Не видно земли за волною,
Осталась в поселке жена,
Фарватер рябит под луною,
Пустыня морская черна.
Сияет Арктур красновато,
А Регула свет голубой.
У звезд равнодушные взгляды.
Хоть связаны с чьей-то судьбой.
Скользит субмарина по гребням
Бурливой и пенной воды.
На вахте я выгляжу кремнем.
А как в одиночестве ты?
Наверно, болтаешь с подругой,
Устал телефон от бесед.
Тебе тишина - тяжкой мукой,
Хоть ты у меня домосед.
И вещи мои сиротливо
Царапают память тебе.
Сомнения гложут: "Счастлива ль
Я в женской сегодня судьбе?"
Ты пыль вытираешь в квартире,
Хоть все чистотою блестит.
И чистишь сукно на мундире,
В глазах же слезинка дрожит.
А нам к погружению срочно.
Свет божий, надолго прощай.
Команду мы выполним точно.
А ты меня ждать обещай.
Сияет Арктур красновато,
А Регула свет голубой.
У звёзд равнодушные взгляды,
Хоть связаны с чьей-то судьбой,
У звёзд равнодушные взгляды,
Хоть связаны с чьей-то судьбой.
Раскрыв рот, Тамара молча выслушала стихотворение до конца, а когда Александр закончил, возмущённо воскликнула:
- Какой Артур? Я же тебе человеческим языком сказала, что день рождения у Расима. – затем обиженно добавила, - А ты ещё и звёзды приплёл.
- Да это же о моряках стихотворение, - продолжая витать где-то там, далеко, рассеяно отвечал Александр.
- Да ведь Расим никогда и моряком не был! – в полнейшем изумлении вскричала Тамара.
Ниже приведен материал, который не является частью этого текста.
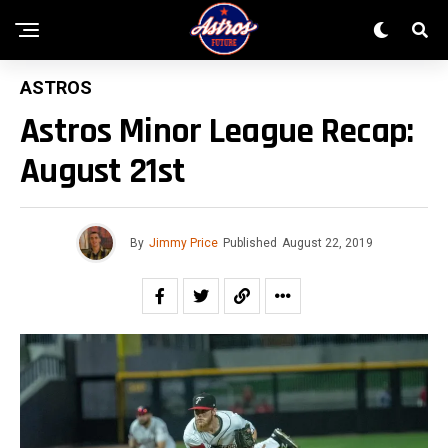
ASTROS
Astros Minor League Recap:
August 21st
By
Jimmy Price
Published
August 22, 2019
Но, Александр её попросту не слышал, он глядел куда-то туда, где на просторы океана выходила мощная субмарина.
- Тьфу, ты, Господи! – в сердцах воскликнула рассерженная Тамара и пошла на другой пролёт выполнять свою работу.
Александр так и не сходил в больницу к Антонычу, но теперь совесть его не беспокоила. С Антонычем они увиделись позднее, когда тот пришёл забирать свои пожитки. Старик чувствовал себя вполне сносно, только сокрушался о том, как же теперь он будет жить без завода. Никакой обиды на Александра он не держал.